The formula to calculate the energy is,

$\begin{array}{l}{\text{E=Δmc}}^{\text{2}}\\ \text{E=}\left({\text{m}}_{\text{p}}{\text{+m}}_{\text{p}}{\text{-m}}_{{\text{π}}^{\text{o}}}\right){\text{c}}^{\text{2}}\end{array}$

${\text{E=2m}}_{\text{p}}{\text{c}}^{\text{2}}{\text{-m}}_{{\text{π}}^{\text{0}}}{\text{c}}^{\text{2}}$

• E is the energy produce in the reaction.

• c is the velocity of light at free space (${\text{3×10}}^{\text{8}}\text{m/s}$).

• ${\text{m}}_{\text{p}}$ is the mass of the proton (938.3MeV/c²)

• ${\text{m}}_{{\text{π}}^{\text{0}}}$ is the mass of the ${\text{π}}^{\text{0}}$ (135.0Mev/c²)

The required reaction is

$\text{P+P}\to {\text{2P+π}}^{\text{0}}$

To evaluate the energy of each proton, equate twice of the relativistic proton energy to the sum of the two protons and ${\text{π}}^{\text{0}}$ energy.

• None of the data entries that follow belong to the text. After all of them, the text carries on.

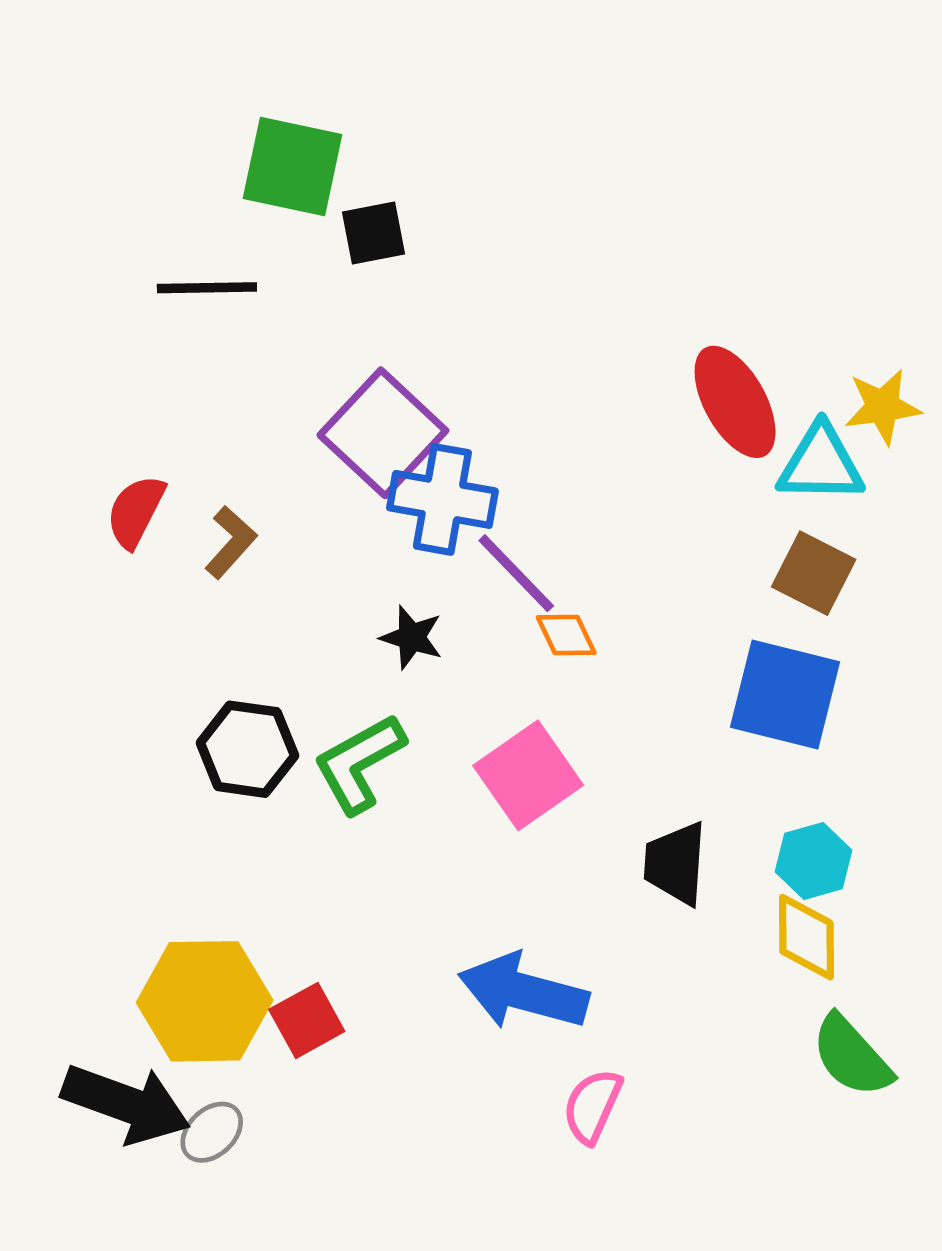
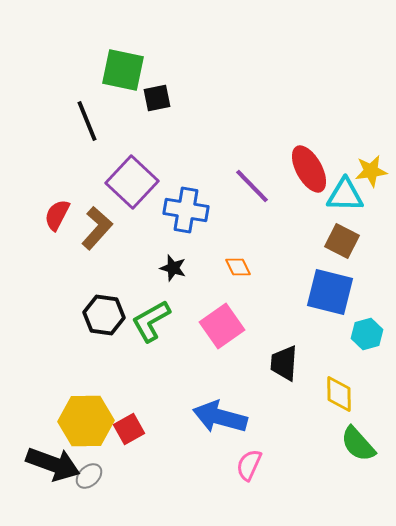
black line: (207, 288) -> (87, 121), turned 69
purple square: (383, 433) -> (132, 182), moved
brown L-shape: (231, 542) -> (97, 228), size x1.4
purple line: (516, 573) -> (252, 186), moved
cyan hexagon: (814, 861) -> (367, 334), moved

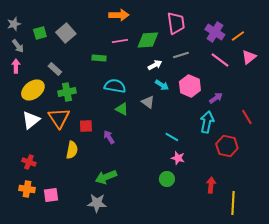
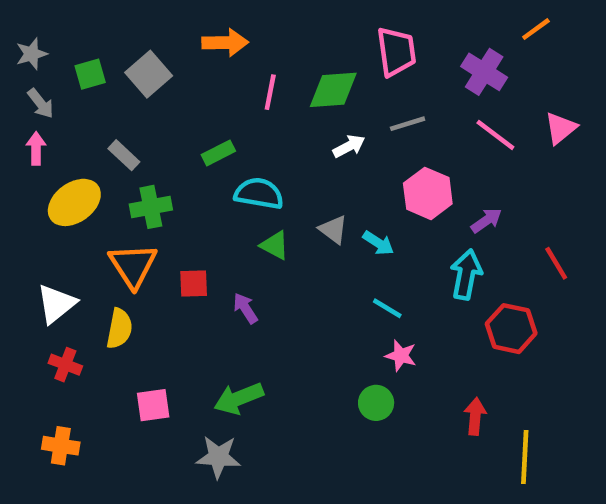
orange arrow: (119, 15) -> (225, 43), moved
orange line: (238, 36) -> (536, 29), moved
pink line: (120, 41) -> (270, 92), turned -70
green rectangle: (99, 58) -> (218, 153), moved, turned -32
cyan arrow: (162, 85) -> (378, 243), moved
white triangle: (31, 120) -> (56, 304), moved
yellow semicircle: (72, 150) -> (119, 329), moved
orange cross: (27, 189) -> (61, 446), moved
pink square: (51, 195) -> (153, 405), moved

$\begin{array}{l}{\text{2αm}}_{\text{p}}{\text{c}}^{\text{2}}{\text{=2m}}_{\text{p}}{\text{c}}^{\text{2}}{\text{+m}}_{{\text{π}}^{\text{0}}}{\text{c}}^{\text{2}}\\ \text{α=}\frac{{\text{2m}}_{\text{p}}{\text{c}}^{\text{2}}{\text{+m}}_{{\text{π}}^{\text{0}}}{\text{c}}^{\text{2}}}{{\text{2m}}_{\text{p}}{\text{c}}^{\text{2}}}\end{array}$

So, the kinetic energy of each proton is,

$\begin{array}{l}\text{E=}\left(\text{α-1}\right){\text{m}}_{\text{p}}{\text{c}}^{\text{2}}\\ \text{E=}\left(\frac{{\text{2m}}_{\text{p}}{\text{c}}^{\text{2}}{\text{+m}}_{{\text{π}}^{\text{0}}}{\text{c}}^{\text{2}}}{{\text{2m}}_{\text{p}}{\text{c}}^{\text{2}}}\text{-1}\right){\text{m}}_{\text{p}}{\text{c}}^{\text{2}}\end{array}$

Calculation:

Substitute 938.3MeV/c² for ‘ ${\text{m}}_{\text{p}}$’and 135.0 MeV/c² for ‘ ${\text{m}}_{{\text{π}}^{\text{0}}}$’, the total energy producein the reaction is

$\text{E=}\left(\frac{\text{2×938}\text{.3MeV+135MeV}}{\text{2×938}\text{.3MeV}}\text{-1}\right)\text{×938}\text{.3MeV}$

$\text{E=67}\text{.5MeV}$ (I)

Thus, minimum kinetic energy of the proton (E_p)is 67.5 MeV.